13 August 2014

Another diary post: migging 13th

Another cool but glorious morning, soon we'll be getting early mists and they are good, for when the sun breaks through birds appear on tops of bushes to fluff off the morning dew - even the really skulky ones. Today though the breeze was still a bit too stiff to encourage anything to show in the exposed brooms. After a cursory look at the bushes in Long Wood (4 Lesser Whitethroat), I headed, armed with a coffee, down to the Alex to find me a Whinchat. The burnt areas were still stubbornly resisting being interesting; a couple of Magpie and a feral pigeon and later 3 Dunnocks mocking my prediction of migrant action. The Whinchat was a no show as well, but one or two Lesser Whitethroat, about 6 Commons, a Willow Warbler in the copse on the south side of the pub scrub, and 2 low flying Mipit promised a bit more birdy action than of late.
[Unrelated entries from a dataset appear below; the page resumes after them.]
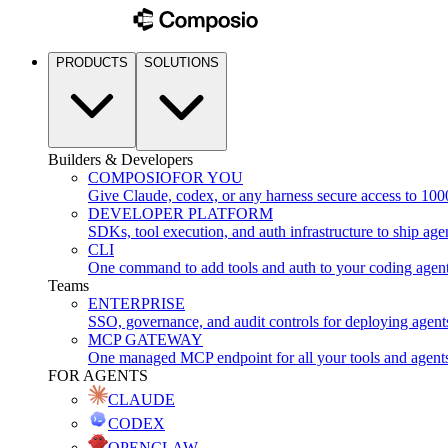
PRODUCTS
SOLUTIONS
Builders & Developers
COMPOSIO
FOR YOU
Give Claude, codex, or any harness secure access to 100
DEVELOPER PLATFORM
SDKs, tool execution, and auth infrastructure to ship age
CLI
One command to add tools and auth to your coding agen
Teams
ENTERPRISE
SSO, governance, and audit controls for deploying agent
MCP GATEWAY
One managed MCP endpoint for all your tools and agent
FOR AGENTS
CLAUDE
CODEX
OPENCLAW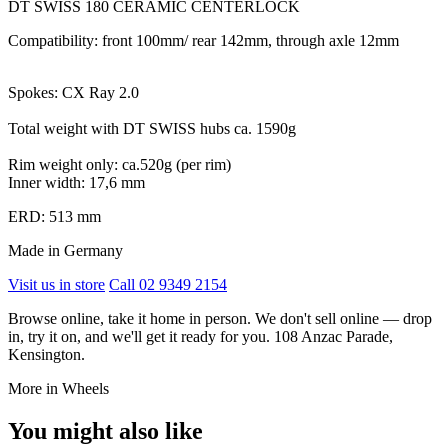
DT SWISS 180 CERAMIC CENTERLOCK
Compatibility: front 100mm/ rear 142mm, through axle 12mm
Spokes: CX Ray 2.0
Total weight with DT SWISS hubs ca. 1590g
Rim weight only: ca.520g (per rim)
Inner width: 17,6 mm
ERD: 513 mm
Made in Germany
Visit us in store
Call 02 9349 2154
Browse online, take it home in person. We don't sell online — drop
in, try it on, and we'll get it ready for you. 108 Anzac Parade,
Kensington.
More in Wheels
You might also like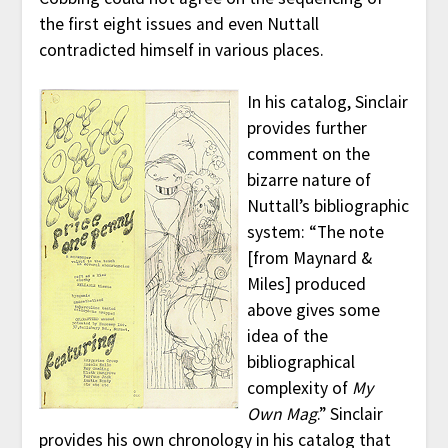
the first eight issues and even Nuttall
contradicted himself in various places.
In his catalog, Sinclair
provides further
comment on the
bizarre nature of
Nuttall’s bibliographic
system: “The note
[from Maynard &
Miles] produced
above gives some
idea of the
bibliographical
complexity of
My
Own Mag
.” Sinclair
provides his own chronology in his catalog that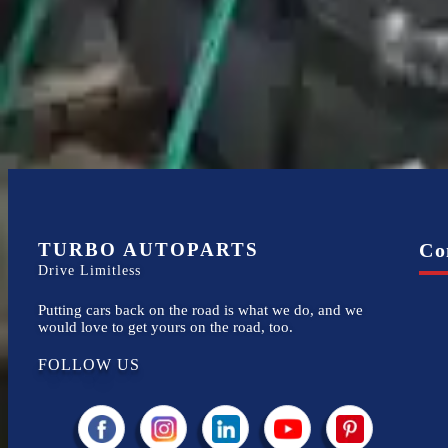
Financing Available
Easy to afford your replacement parts with flexible financing options
TURBO AUTOPARTS
Co
Drive Limitless
Putting cars back on the road is what we do, and we
would love to get yours on the road, too.
FOLLOW US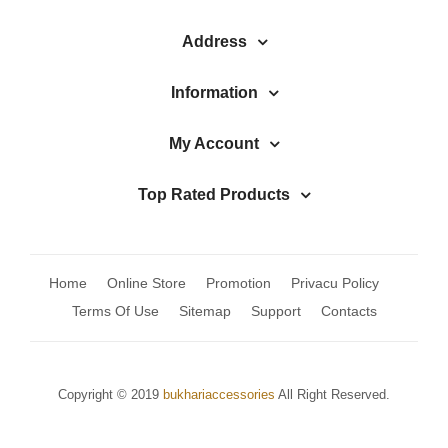
Address
Information
My Account
Top Rated Products
Home
Online Store
Promotion
Privacu Policy
Terms Of Use
Sitemap
Support
Contacts
Copyright © 2019
bukhariaccessories
All Right Reserved.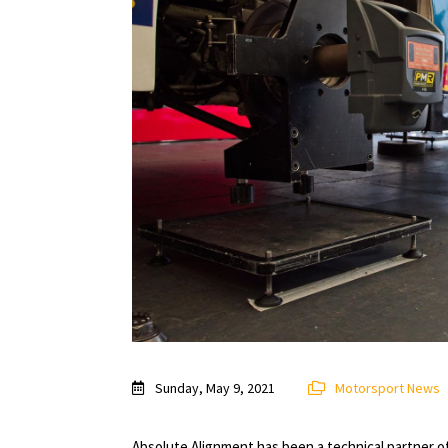
Sunday, May 9, 2021
Motorsport News
Absolute Alignment has been a technical partner 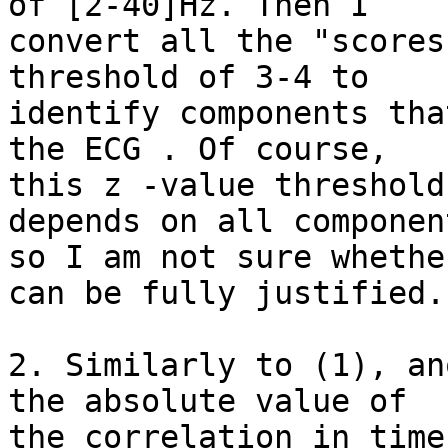
of [2-40]Hz. Then I 

convert all the "scores
threshold of 3-4 to 

identify components tha
the ECG . Of course, 

this z -value threshold
depends on all component
so I am not sure whethe
can be fully justified.

2. Similarly to (1), an
the absolute value of 

the correlation in time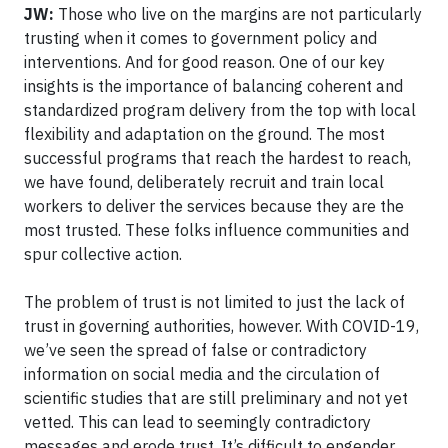
JW:
Those who live on the margins are not particularly
trusting when it comes to government policy and
interventions. And for good reason. One of our key
insights is the importance of balancing coherent and
standardized program delivery from the top with local
flexibility and adaptation on the ground. The most
successful programs that reach the hardest to reach,
we have found, deliberately recruit and train local
workers to deliver the services because they are the
most trusted. These folks influence communities and
spur collective action.
The problem of trust is not limited to just the lack of
trust in governing authorities, however. With COVID-19,
we’ve seen the spread of false or contradictory
information on social media and the circulation of
scientific studies that are still preliminary and not yet
vetted. This can lead to seemingly contradictory
messages and erode trust. It’s difficult to engender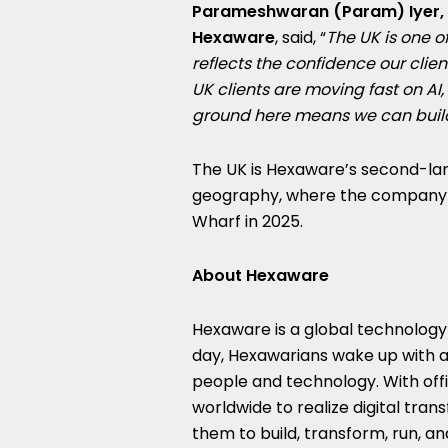
Parameshwaran (Param) Iyer, E
Hexaware
, said, “
The UK is one o
reflects the confidence our cli
UK clients are moving fast on AI
ground here means we can build
The UK is Hexaware’s second-lar
geography, where the company o
Wharf in 2025.
About Hexaware
Hexaware is a global technolog
day, Hexawarians wake up with a
people and technology. With off
worldwide to realize digital tra
them to build, transform, run, a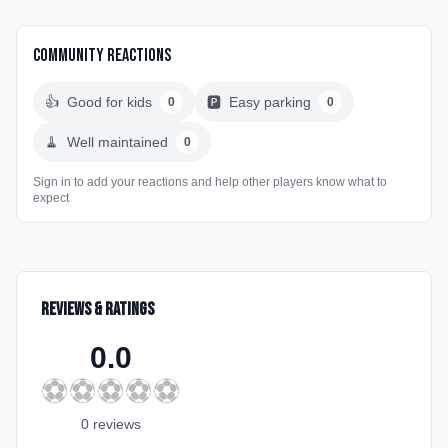
Community Reactions
👍
Good for kids
🅿️
Easy parking
0
0
🧹
Well maintained
0
Sign in to add your reactions and help other players know what to
expect
Reviews & Ratings
0.0
⚽
⚽
⚽
⚽
⚽
0
review
s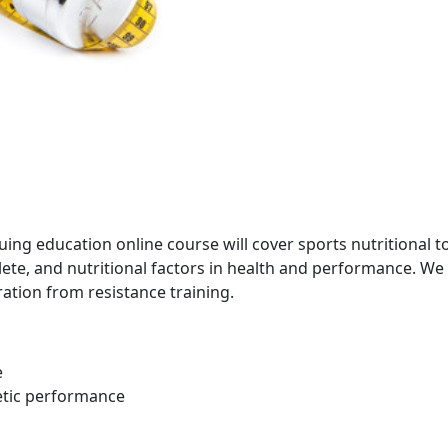
uing education online course will cover sports nutritional t
hlete, and nutritional factors in health and performance. We
ation from resistance training.
e
etic performance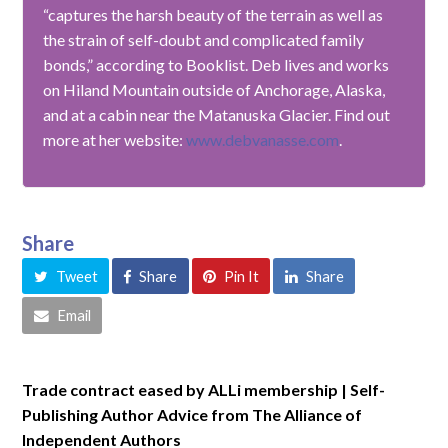
“captures the harsh beauty of the terrain as well as
the strain of self-doubt and complicated family
bonds,” according to Booklist. Deb lives and works
on Hiland Mountain outside of Anchorage, Alaska,
and at a cabin near the Matanuska Glacier. Find out
more at her website:
www.debvanasse.com
.
Share
Tweet
Share
Pin It
Share
Email
Trade contract eased by ALLi membership | Self-
Publishing Author Advice from The Alliance of
Independent Authors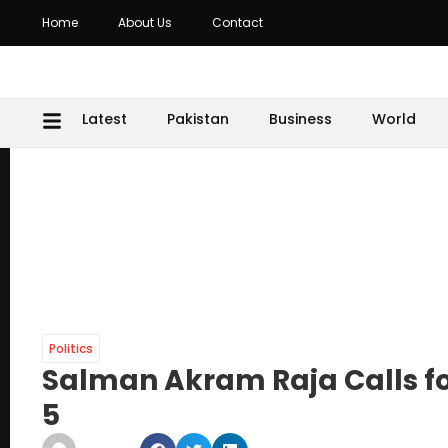
Home
About Us
Contact
Latest
Pakistan
Business
World
Politics
Salman Akram Raja Calls fo
5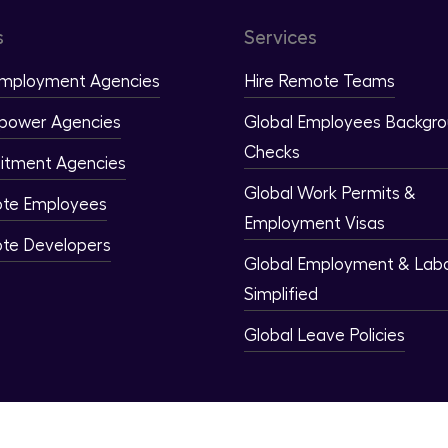
s
Services
Employment Agencies
Hire Remote Teams
power Agencies
Global Employees Backgr
Checks
itment Agencies
Global Work Permits &
ote Employees
Employment Visas
ote Developers
Global Employment & Lab
Simplified
Global Leave Policies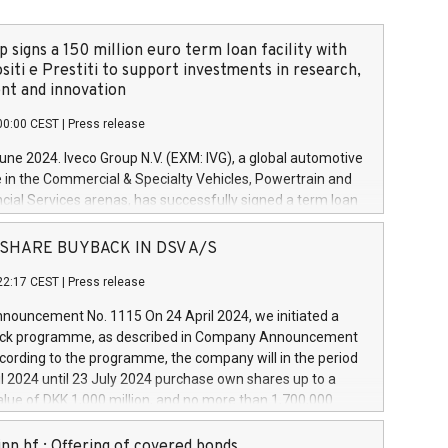
 signs a 150 million euro term loan facility with
siti e Prestiti to support investments in research,
t and innovation
00:00 CEST
|
Press release
June 2024. Iveco Group N.V. (EXM: IVG), a global automotive
e in the Commercial & Specialty Vehicles, Powertrain and
ncial Services arenas, has successfully signed a term loan
50 million euros with Cassa Depositi e Prestiti (CDP), for the
new projects in Italy dedicated to research, development
 - SHARE BUYBACK IN DSV A/S
on. In detail, through the resources made available by CDP,
22:17 CEST
|
Press release
will develop innovative technologies and architectures in
electric propulsion and further develop solutions for
ouncement No. 1115 On 24 April 2024, we initiated a
riving, digitalisation and vehicle connectivity aimed at
ck programme, as described in Company Announcement
ficiency, safety, driving comfort and productivity. The
cording to the programme, the company will in the period
estments, which will have a 5-year amortising profile, will
l 2024 until 23 July 2024 purchase own shares up to a
veco Group in Italy by the end of 2025. Iveco Group N.V.
ue of DKK 1,000 million, and no more than 1,700,000
s the home of unique people and brands that power your
esponding to 0.79% of the share capital at
 mission to advance a more sustainable society. The eight
nt of the programme. The programme has been
nn hf.: Offering of covered bonds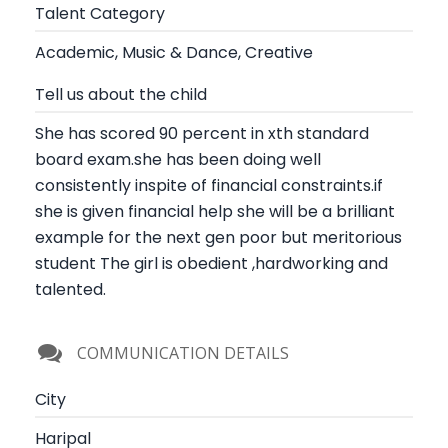
Talent Category
Academic, Music & Dance, Creative
Tell us about the child
She has scored 90 percent in xth standard
board exam.she has been doing well
consistently inspite of financial constraints.if
she is given financial help she will be a brilliant
example for the next gen poor but meritorious
student The girl is obedient ,hardworking and
talented.
COMMUNICATION DETAILS
City
Haripal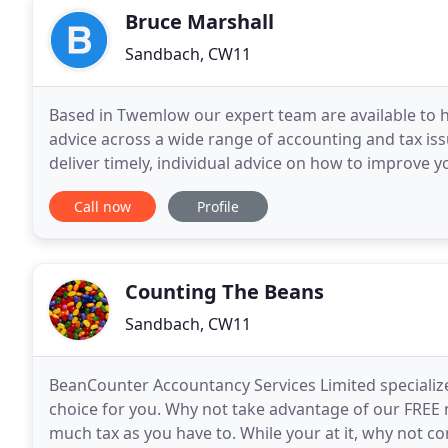
Bruce Marshall
Sandbach, CW11
Based in Twemlow our expert team are available to 
advice across a wide range of accounting and tax is
deliver timely, individual advice on how to improve
eNEWS email newsletter will keep you up to date
Call now
Profile
Counting The Beans
Sandbach, CW11
BeanCounter Accountancy Services Limited specializ
choice for you. Why not take advantage of our FREE 
much tax as you have to. While your at it, why not c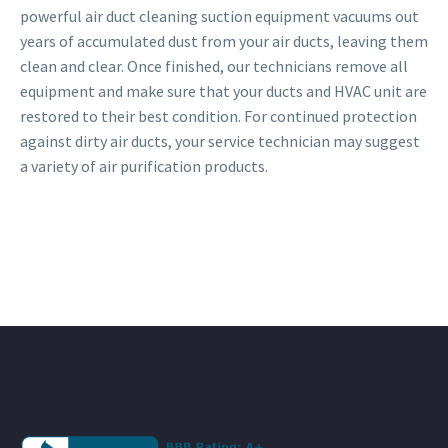
powerful air duct cleaning suction equipment vacuums out
years of accumulated dust from your air ducts, leaving them
clean and clear. Once finished, our technicians remove all
equipment and make sure that your ducts and HVAC unit are
restored to their best condition. For continued protection
against dirty air ducts, your service technician may suggest
a variety of air purification products.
While trying to pin a sub-song in the brambles a dark-grey-backed bird with long wings skitted over the tops of the elder. Flycatcher or warbler? The views were brief and inconclusive as was my next view of the bird, from further off as it headed for the line of birch on the west side of the Alex scrub.  I followed.  A good few birds were racing through the gaps in the bushes, but no luck with the "interesting" one. I texted it out to the group, not that anyone has the time to stare at bushes for hours on the off-chance: "pigeon" suggested a helpful colleague...

I stayed in the Alex scrub longer than I had intended to as I felt like doing the complete circuit this morning, but that's what Sunday's are for.

2011 went a little something like this: Wheatear back on the 5th, a Spotted Flycatcher in the old sewage works on the 10th, Whinchat by the 15th, and a stonking day on the 19th pulled in Common Redstart and a flyover Kittiwake at the Shoulder of Mutton.  Pied Flycatchers started appearing on the 21st and Stu pitched in with the first Sedge Warbler of the year and a possible Grasshopper Warbler on the 23rd (one finally giving itself up on the flats a few days later).  Three Tree Pipit on the 24th and a small passage of Arctic Tern on the 26th, it was however Alexandra Park's turn for custody of the Wryneck.